Supplied records:
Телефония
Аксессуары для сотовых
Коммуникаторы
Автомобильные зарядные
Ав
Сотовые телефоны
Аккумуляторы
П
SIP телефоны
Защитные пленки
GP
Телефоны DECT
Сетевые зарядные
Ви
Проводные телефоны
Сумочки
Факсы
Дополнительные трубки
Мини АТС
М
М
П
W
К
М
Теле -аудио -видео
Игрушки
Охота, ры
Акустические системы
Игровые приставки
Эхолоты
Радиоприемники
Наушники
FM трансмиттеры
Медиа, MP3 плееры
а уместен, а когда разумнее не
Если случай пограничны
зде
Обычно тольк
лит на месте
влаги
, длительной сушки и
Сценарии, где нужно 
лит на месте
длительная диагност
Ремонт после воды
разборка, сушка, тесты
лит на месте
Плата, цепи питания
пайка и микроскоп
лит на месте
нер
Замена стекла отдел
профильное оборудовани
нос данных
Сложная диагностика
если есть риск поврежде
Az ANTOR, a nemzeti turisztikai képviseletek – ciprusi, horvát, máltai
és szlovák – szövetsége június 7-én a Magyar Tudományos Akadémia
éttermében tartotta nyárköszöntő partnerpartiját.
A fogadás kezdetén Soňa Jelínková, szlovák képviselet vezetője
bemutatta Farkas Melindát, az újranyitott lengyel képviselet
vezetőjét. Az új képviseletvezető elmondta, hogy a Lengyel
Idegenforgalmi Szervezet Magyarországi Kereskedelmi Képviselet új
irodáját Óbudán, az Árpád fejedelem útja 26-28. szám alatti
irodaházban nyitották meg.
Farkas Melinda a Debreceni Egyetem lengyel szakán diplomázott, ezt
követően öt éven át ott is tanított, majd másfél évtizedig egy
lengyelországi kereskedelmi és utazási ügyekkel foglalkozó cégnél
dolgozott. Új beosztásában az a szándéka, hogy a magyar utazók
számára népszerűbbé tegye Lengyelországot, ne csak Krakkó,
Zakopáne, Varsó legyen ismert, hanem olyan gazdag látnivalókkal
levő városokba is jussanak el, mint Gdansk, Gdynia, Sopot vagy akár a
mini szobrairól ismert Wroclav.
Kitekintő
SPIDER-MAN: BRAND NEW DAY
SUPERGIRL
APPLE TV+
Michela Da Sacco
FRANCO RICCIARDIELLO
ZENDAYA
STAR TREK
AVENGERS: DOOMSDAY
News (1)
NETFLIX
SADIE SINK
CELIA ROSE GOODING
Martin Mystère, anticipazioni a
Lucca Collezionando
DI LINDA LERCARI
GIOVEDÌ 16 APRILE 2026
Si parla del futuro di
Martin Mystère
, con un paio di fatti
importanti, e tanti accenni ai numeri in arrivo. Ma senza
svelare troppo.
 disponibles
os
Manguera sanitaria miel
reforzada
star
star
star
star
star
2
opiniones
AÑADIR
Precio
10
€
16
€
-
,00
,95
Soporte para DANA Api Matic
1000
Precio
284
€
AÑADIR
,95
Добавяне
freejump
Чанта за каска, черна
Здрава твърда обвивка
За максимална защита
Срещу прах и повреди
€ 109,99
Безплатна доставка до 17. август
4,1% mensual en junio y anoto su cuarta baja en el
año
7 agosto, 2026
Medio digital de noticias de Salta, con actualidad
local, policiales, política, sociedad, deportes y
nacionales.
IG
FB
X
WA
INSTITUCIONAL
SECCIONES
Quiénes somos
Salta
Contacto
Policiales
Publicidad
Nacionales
==
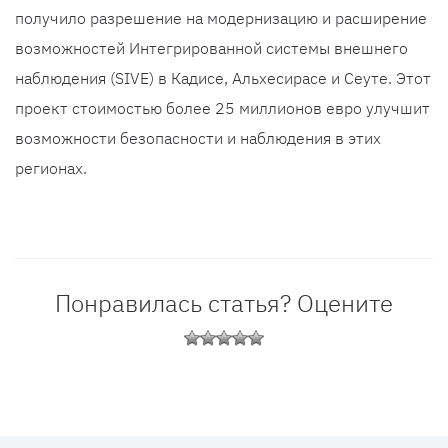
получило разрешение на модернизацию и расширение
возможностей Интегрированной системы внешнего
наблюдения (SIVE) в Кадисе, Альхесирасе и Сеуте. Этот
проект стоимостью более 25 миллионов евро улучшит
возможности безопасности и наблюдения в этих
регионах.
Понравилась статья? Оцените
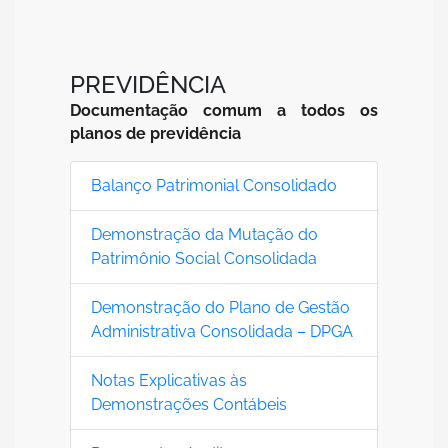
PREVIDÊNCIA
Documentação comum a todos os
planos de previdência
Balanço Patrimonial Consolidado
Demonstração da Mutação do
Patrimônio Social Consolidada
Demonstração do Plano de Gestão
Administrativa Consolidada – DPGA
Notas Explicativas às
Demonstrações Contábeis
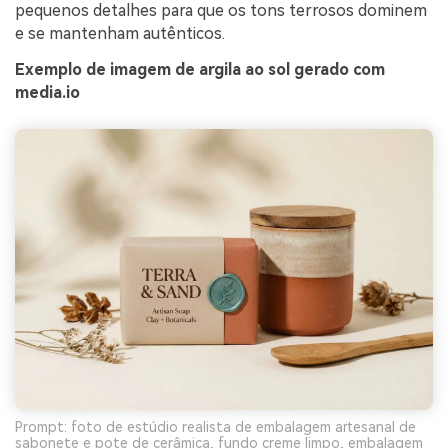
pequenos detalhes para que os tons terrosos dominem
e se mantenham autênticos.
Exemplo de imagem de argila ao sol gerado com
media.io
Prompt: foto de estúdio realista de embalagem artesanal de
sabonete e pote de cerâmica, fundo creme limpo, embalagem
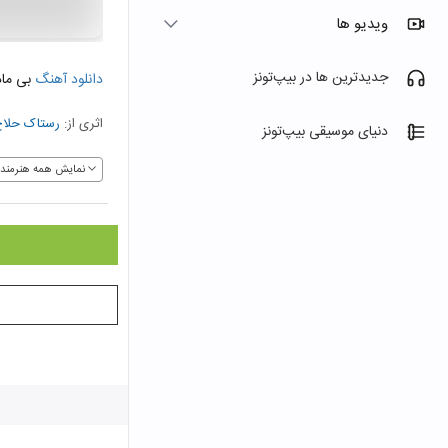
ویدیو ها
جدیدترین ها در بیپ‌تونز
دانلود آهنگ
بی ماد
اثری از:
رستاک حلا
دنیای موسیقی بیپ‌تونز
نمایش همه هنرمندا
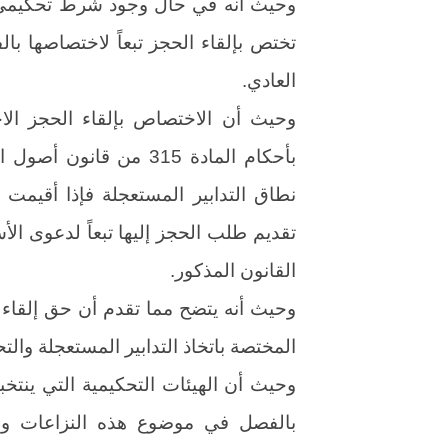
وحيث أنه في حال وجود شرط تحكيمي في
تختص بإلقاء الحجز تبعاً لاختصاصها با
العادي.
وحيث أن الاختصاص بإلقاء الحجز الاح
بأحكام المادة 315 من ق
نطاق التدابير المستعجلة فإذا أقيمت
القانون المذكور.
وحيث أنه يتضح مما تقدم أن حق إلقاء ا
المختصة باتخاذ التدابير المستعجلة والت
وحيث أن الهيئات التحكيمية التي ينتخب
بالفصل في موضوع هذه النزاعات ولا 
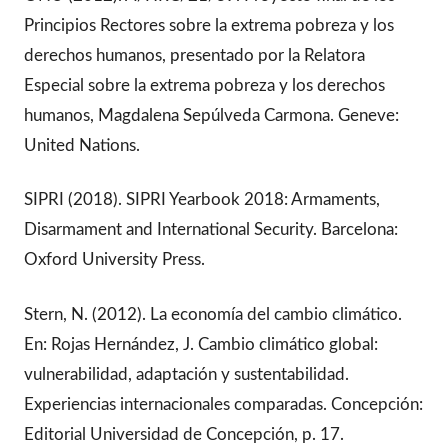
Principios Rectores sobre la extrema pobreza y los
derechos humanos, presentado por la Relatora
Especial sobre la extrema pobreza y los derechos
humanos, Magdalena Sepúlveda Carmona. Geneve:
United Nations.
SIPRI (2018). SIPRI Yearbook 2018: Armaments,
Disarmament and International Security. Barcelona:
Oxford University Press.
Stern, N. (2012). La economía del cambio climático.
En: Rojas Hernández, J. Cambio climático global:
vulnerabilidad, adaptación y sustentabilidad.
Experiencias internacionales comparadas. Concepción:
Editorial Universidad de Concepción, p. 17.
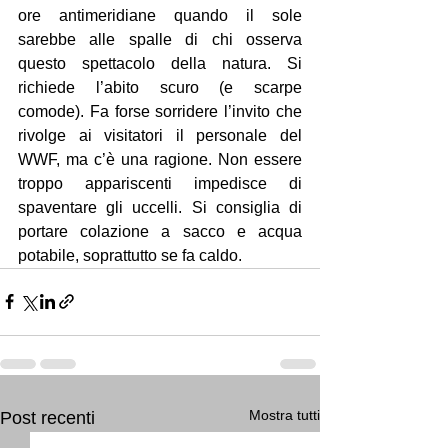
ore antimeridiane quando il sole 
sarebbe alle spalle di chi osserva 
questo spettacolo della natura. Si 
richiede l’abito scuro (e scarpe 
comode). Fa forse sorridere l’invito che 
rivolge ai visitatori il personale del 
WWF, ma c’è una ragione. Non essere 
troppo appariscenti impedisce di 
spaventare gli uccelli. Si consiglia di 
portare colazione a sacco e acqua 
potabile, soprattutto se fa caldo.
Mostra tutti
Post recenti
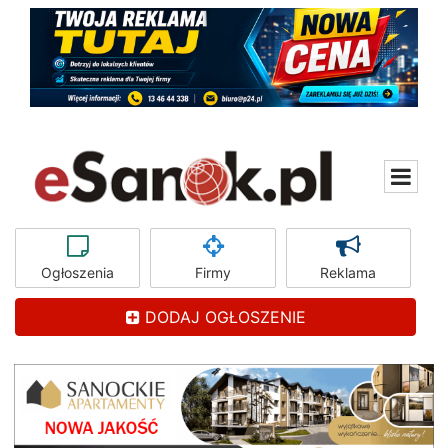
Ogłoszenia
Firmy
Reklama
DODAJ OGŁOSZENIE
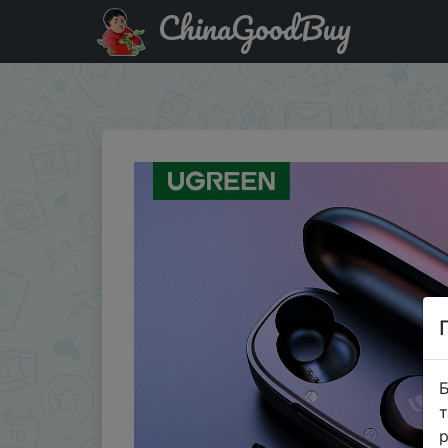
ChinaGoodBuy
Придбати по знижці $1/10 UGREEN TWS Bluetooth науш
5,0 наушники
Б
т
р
--
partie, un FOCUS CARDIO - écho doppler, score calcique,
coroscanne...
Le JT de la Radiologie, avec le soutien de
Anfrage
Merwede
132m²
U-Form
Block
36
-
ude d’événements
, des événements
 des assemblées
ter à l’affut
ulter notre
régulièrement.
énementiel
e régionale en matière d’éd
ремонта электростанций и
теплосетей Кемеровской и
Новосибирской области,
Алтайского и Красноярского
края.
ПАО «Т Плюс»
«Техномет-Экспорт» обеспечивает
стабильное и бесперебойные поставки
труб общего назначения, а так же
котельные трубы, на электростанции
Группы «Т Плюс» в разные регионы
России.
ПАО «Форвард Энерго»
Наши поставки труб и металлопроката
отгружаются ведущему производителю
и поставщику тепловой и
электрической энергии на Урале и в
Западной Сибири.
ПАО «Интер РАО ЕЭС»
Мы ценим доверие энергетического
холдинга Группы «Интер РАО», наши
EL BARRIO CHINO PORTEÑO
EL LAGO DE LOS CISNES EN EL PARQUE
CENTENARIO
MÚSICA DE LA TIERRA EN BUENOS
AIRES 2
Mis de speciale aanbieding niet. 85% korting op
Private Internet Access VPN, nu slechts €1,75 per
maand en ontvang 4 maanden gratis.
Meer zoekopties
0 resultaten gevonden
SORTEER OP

Exercise goal:
From the data above, copy out every line with the string "hogy" in it.

Task output:
vezetőjét. Az új képviseletvezető elmondta, hogy a Lengyel
dolgozott. Új beosztásában az a szándéka, hogy a magyar utazók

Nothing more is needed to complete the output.